The surface polysacharide arabinomannan (AM) and related glycolipid lipoarabinomannan (LAM) play critical roles in tuberculosis pathogenesis. Human antibody responses to AM/LAM are heterogenous and knowledge of reactivity to specific glycan epitopes at the monoclonal level is limited, especially in individuals who can control M. tuberculosis infection. We generated human IgG mAbs to AM/LAM from B cells of two asymptomatic individuals exposed to or latently infected with M. tuberculosis. Here, we show that two of these mAbs have high affinity to AM/LAM, are non-competing, and recognize different glycan epitopes distinct from other anti-AM/LAM mAbs reported. Both mAbs recognize virulent M. tuberculosis and nontuberculous mycobacteria with marked differences, can be used for the detection of urinary LAM, and can detect M. tuberculosis and LAM in infected lungs. These mAbs enhance our understanding of the spectrum of antibodies to AM/LAM epitopes in humans and are valuable for tuberculosis diagnostic and research applications.

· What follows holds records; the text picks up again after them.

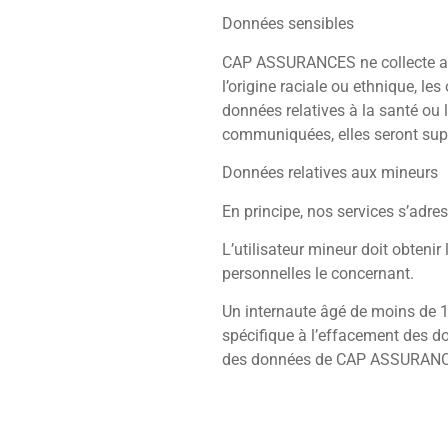
Données sensibles
CAP ASSURANCES ne collecte au
l’origine raciale ou ethnique, le
données relatives à la santé ou l
communiquées, elles seront sup
Données relatives aux mineurs
En principe, nos services s’adr
L’utilisateur mineur doit obten
personnelles le concernant.
Un internaute âgé de moins de 1
spécifique à l’effacement des do
des données de CAP ASSURANCE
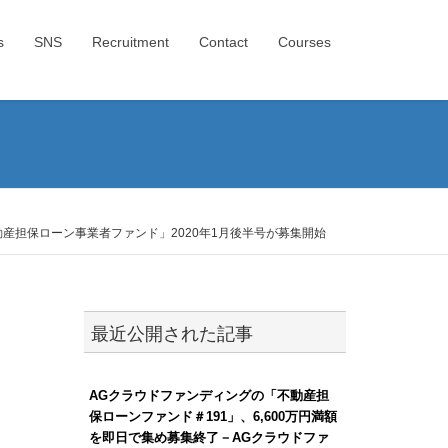
s
SNS
Recruitment
Contact
Courses
動産担保ローン事業者ファンド」2020年1月後半号が募集開始
最近公開された記事
AGクラウドファンディングの「不動産担
保ローンファンド＃191」、6,600万円満額
を即日で集め募集終了－AGクラウドファ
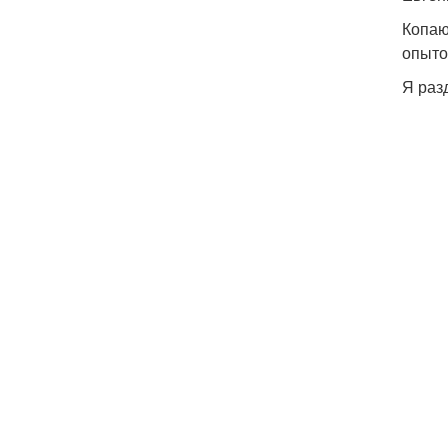
Копаю
опыто
Я раз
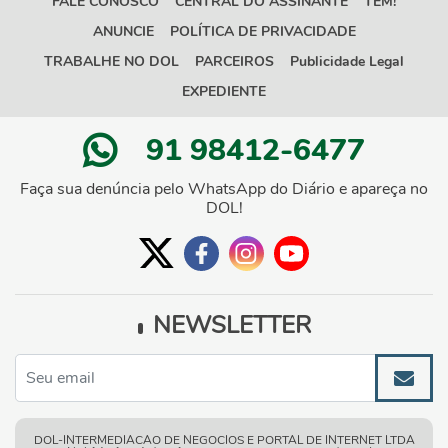
FALE CONOSCO
CENTRAL DO ASSINANTE
TEM!
ANUNCIE
POLÍTICA DE PRIVACIDADE
TRABALHE NO DOL
PARCEIROS
Publicidade Legal
EXPEDIENTE
91 98412-6477
Faça sua denúncia pelo WhatsApp do Diário e apareça no
DOL!
NEWSLETTER
DOL-INTERMEDIACAO DE NEGOCIOS E PORTAL DE INTERNET LTDA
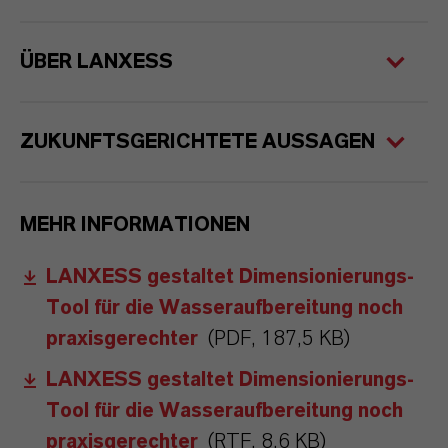
ÜBER LANXESS
ZUKUNFTSGERICHTETE AUSSAGEN
MEHR INFORMATIONEN
LANXESS gestaltet Dimensionierungs-
Tool für die Wasseraufbereitung noch
praxisgerechter
(PDF, 187,5 KB)
LANXESS gestaltet Dimensionierungs-
Tool für die Wasseraufbereitung noch
praxisgerechter
(RTF, 8,6 KB)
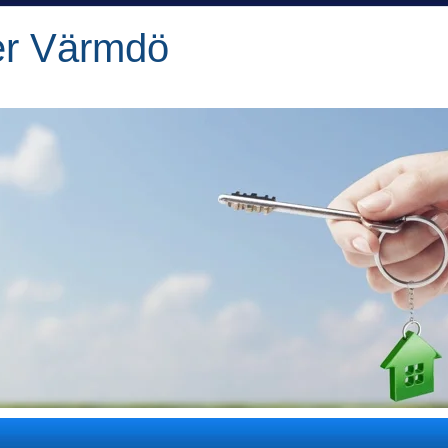
er Värmdö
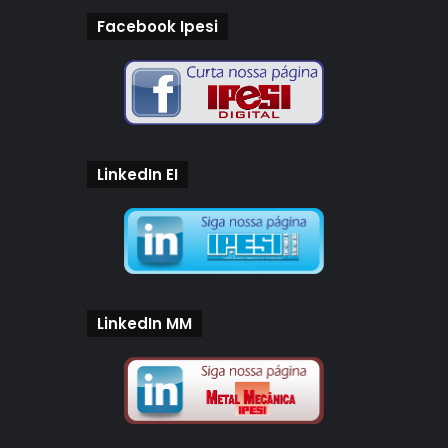
Facebook Ipesi
LinkedIn EI
LinkedIn MM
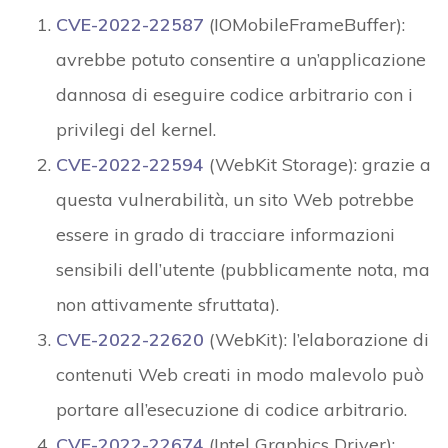
CVE-2022-22587
(IOMobileFrameBuffer):
avrebbe potuto consentire a un’applicazione
dannosa di eseguire codice arbitrario con i
privilegi del kernel.
CVE-2022-22594
(WebKit Storage): grazie a
questa vulnerabilità, un sito Web potrebbe
essere in grado di tracciare informazioni
sensibili dell’utente (pubblicamente nota, ma
non attivamente sfruttata).
CVE-2022-22620
(WebKit): l’elaborazione di
contenuti Web creati in modo malevolo può
portare all’esecuzione di codice arbitrario.
CVE-2022-22674
(Intel Graphics Driver):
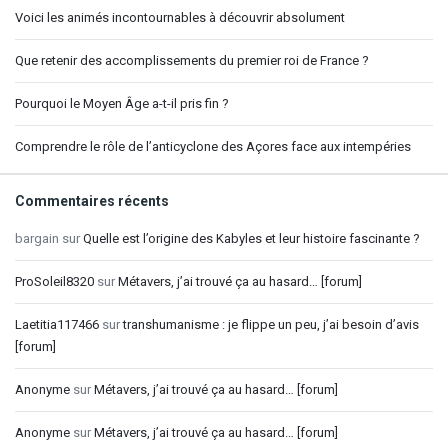
Voici les animés incontournables à découvrir absolument
Que retenir des accomplissements du premier roi de France ?
Pourquoi le Moyen Âge a-t-il pris fin ?
Comprendre le rôle de l’anticyclone des Açores face aux intempéries
Commentaires récents
bargain
sur
Quelle est l’origine des Kabyles et leur histoire fascinante ?
ProSoleil8320
sur
Métavers, j’ai trouvé ça au hasard… [forum]
Laetitia117466
sur
transhumanisme : je flippe un peu, j’ai besoin d’avis
[forum]
Anonyme
sur
Métavers, j’ai trouvé ça au hasard… [forum]
Anonyme
sur
Métavers, j’ai trouvé ça au hasard… [forum]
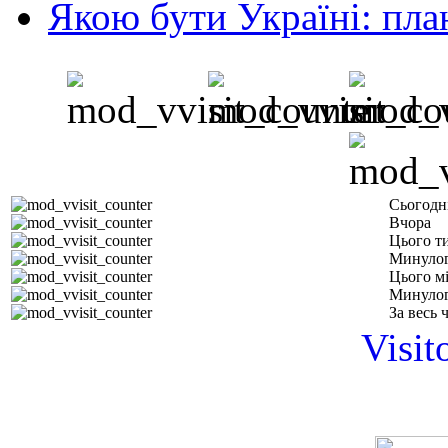
Якою бути Україні: пла
Сьогодн
Вчора
Цього т
Минулог
Цього м
Минулог
За весь 
Visit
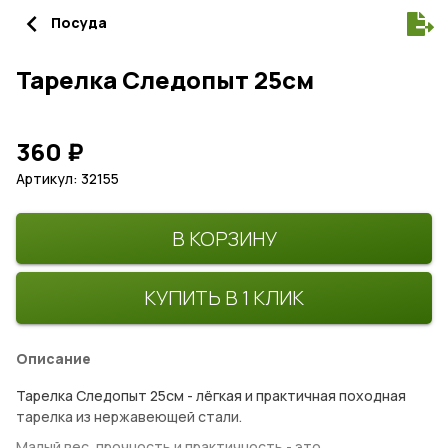
navigate_before
Посуда
Тарелка Следопыт 25см
360
₽
Артикул: 32155
В КОРЗИНУ
КУПИТЬ В 1 КЛИК
Описание
Тарелка Следопыт 25см - лёгкая и практичная походная
тарелка из нержавеющей стали.
Малый вес, прочность и практичность - это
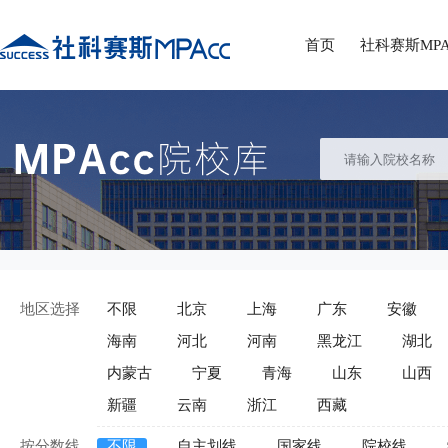
首页
社科赛斯MPA
地区选择
不限
北京
上海
广东
安徽
海南
河北
河南
黑龙江
湖北
内蒙古
宁夏
青海
山东
山西
新疆
云南
浙江
西藏
按分数线
不限
自主划线
国家线
院校线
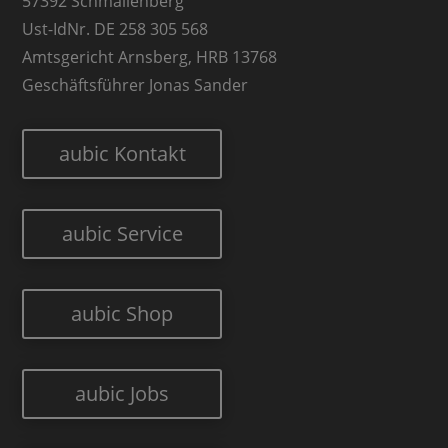
57392 Schmallenberg
Ust-IdNr. DE 258 305 568
Amtsgericht Arnsberg, HRB 13768
Geschäftsführer Jonas Sander
aubic Kontakt
aubic Service
aubic Shop
aubic Jobs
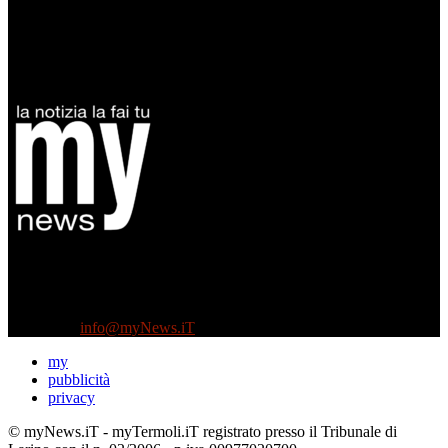
Diretto da Antonella Salvatore
Testata indipendente fondata nel 2005:
non riceve e non ha mai ricevuto nessun finanziamento pubblico.
Tel +39 3935496623
Contattaci:
info@myNews.iT
my
pubblicità
privacy
© myNews.iT - myTermoli.iT registrato presso il Tribunale di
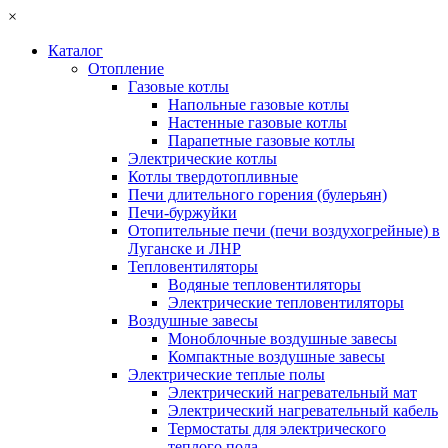
×
Каталог
Отопление
Газовые котлы
Напольные газовые котлы
Настенные газовые котлы
Парапетные газовые котлы
Электрические котлы
Котлы твердотопливные
Печи длительного горения (булерьян)
Печи-буржуйки
Отопительные печи (печи воздухогрейные) в
Луганске и ЛНР
Тепловентиляторы
Водяные тепловентиляторы
Электрические тепловентиляторы
Воздушные завесы
Моноблочные воздушные завесы
Компактные воздушные завесы
Электрические теплые полы
Электрический нагревательный мат
Электрический нагревательный кабель
Термостаты для электрического
теплого пола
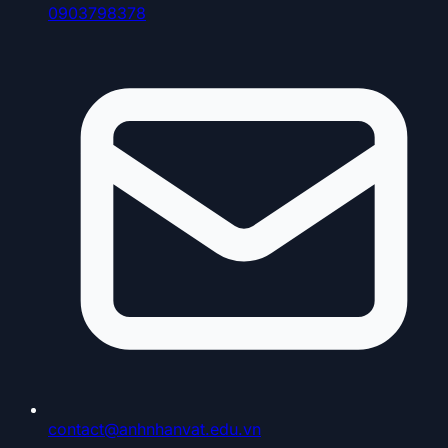
0903798378
contact@anhnhanvat.edu.vn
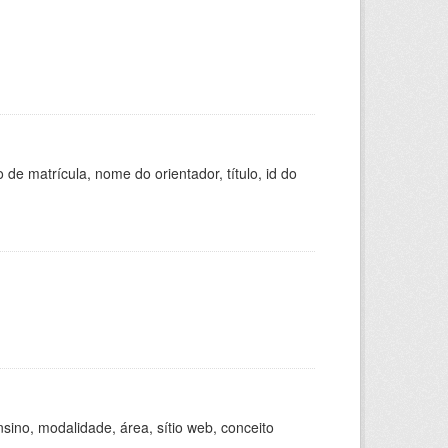
de matrícula, nome do orientador, título, id do
ino, modalidade, área, sítio web, conceito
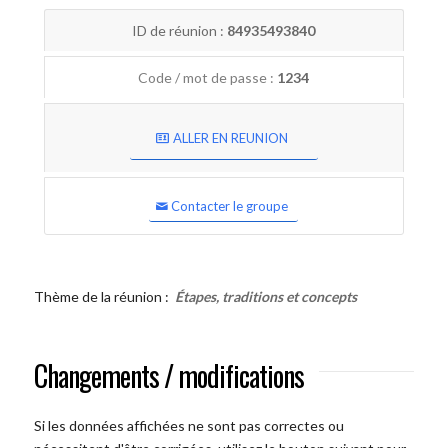
ID de réunion :
84935493840
Code / mot de passe :
1234
ALLER EN REUNION
Contacter le groupe
Thème de la réunion :
Étapes, traditions et concepts
Changements / modifications
Si les données affichées ne sont pas correctes ou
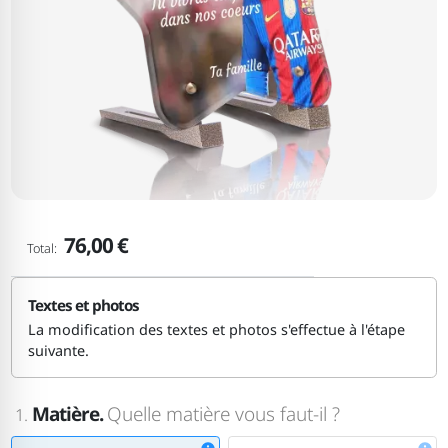
76,00 €
Total:
Textes et photos
La modification des textes et photos s'effectue à l'étape
suivante.
Matière.
Quelle matière vous faut-il ?
1.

Elise Ishida et al. generate human monoclonal antibodies that can selectively recognize specific oligosaccharide epitopes of the polysaccharides arabinomannan and lipoarabinomannan, which are critical for M. tuberculosis pathogenesis. The authors demonstrate the utility of these antibodies in both diagnostic and laboratory settings, making them important tools for M. tuberculosis research.